Please copy the records below word for word, leaving out the pictures.

── Input for this task ──

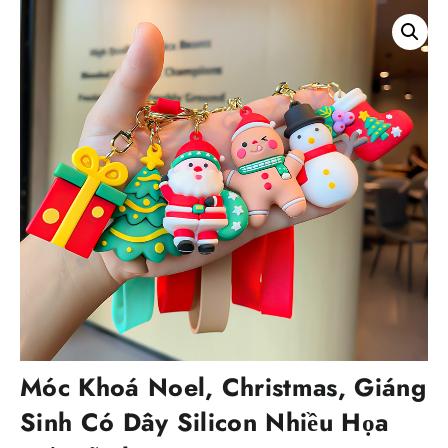
Móc Khoá Noel, Christmas, Giáng
Sinh Có Dây Silicon Nhiều Họa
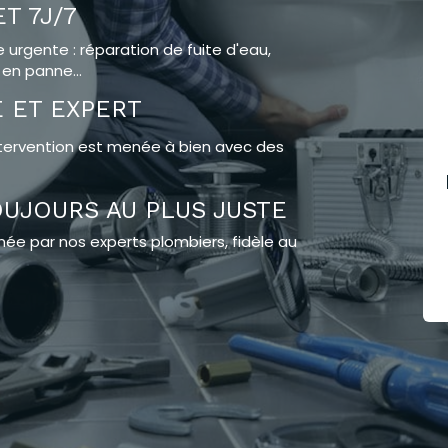
T 7J/7
urgente : réparation de fuite d'eau,
en panne...
É ET EXPERT
 intervention est menée à bien avec des
OUJOURS AU PLUS JUSTE
née par nos experts plombiers, fidèle au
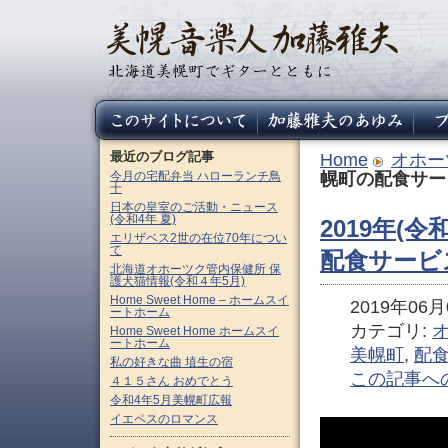
最近のブログ記事
Home
オホー
今月の宅配弁当 ハローランチ鳥
幌町の配食サー
十
日本の皇室のご活動・ニュース
(令和4年 夏)
2019年(
エリザベス2世の在位70年につい
て
配食サービ
北海道オホーツク管内保健所 保
護犬猫情報(令和４年5月)
Home Sweet Home – ホームスイ
2019年06月0
ートホーム
カテゴリ:
Home Sweet Home ホームスイ
ートホーム
美幌町
,
配
私の好きな曲 埴生の宿
この記事へ
４１５さん おめでとう
令和4年5月美幌町広報
イエペスのロマンス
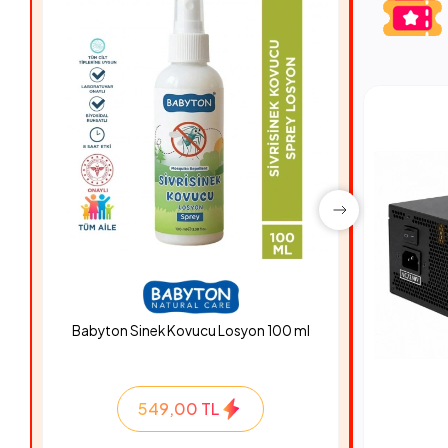
Babyton Sinek Kovucu Losyon 100 ml
Hyper Ro
549,00 TL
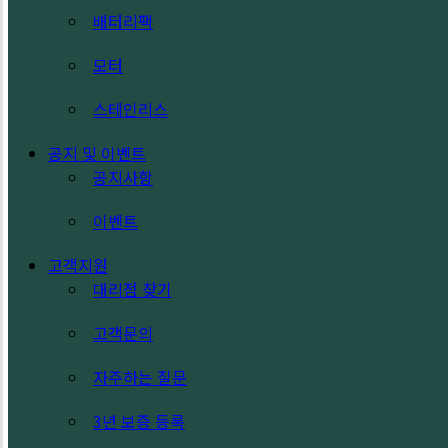
배터리팩
모터
스테인리스
공지 및 이벤트
공지사항
이벤트
고객지원
대리점 찾기
고객문의
자주하는 질문
3년 보증 등록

───

## Exercise output
Móc Khoá Noel, Christmas, Giáng
Sinh Có Dây Silicon Nhiều Họa
T 7J/7
urgente : réparation de fuite d'eau,
en panne...
É ET EXPERT
 intervention est menée à bien avec des
OUJOURS AU PLUS JUSTE
née par nos experts plombiers, fidèle au
最近のブログ記事
Home
オホー
今月の宅配弁当 ハローランチ鳥
幌町の配食サー
十
日本の皇室のご活動・ニュース
(令和4年 夏)
2019年(
エリザベス2世の在位70年につい
て
配食サービ
北海道オホーツク管内保健所 保
護犬猫情報(令和４年5月)
Home Sweet Home – ホームスイ
2019年06月0
ートホーム
カテゴリ:
Home Sweet Home ホームスイ
ートホーム
美幌町
,
配
私の好きな曲 埴生の宿
この記事へ
４１５さん おめでとう
令和4年5月美幌町広報
イエペスのロマンス
Babyton Sinek Kovucu Losyon 100 ml
Hyper Ro
549,00 TL
배터리팩
모터
스테인리스
공지 및 이벤트
공지사항
이벤트
고객지원
대리점 찾기
고객문의
자주하는 질문
3년 보증 등록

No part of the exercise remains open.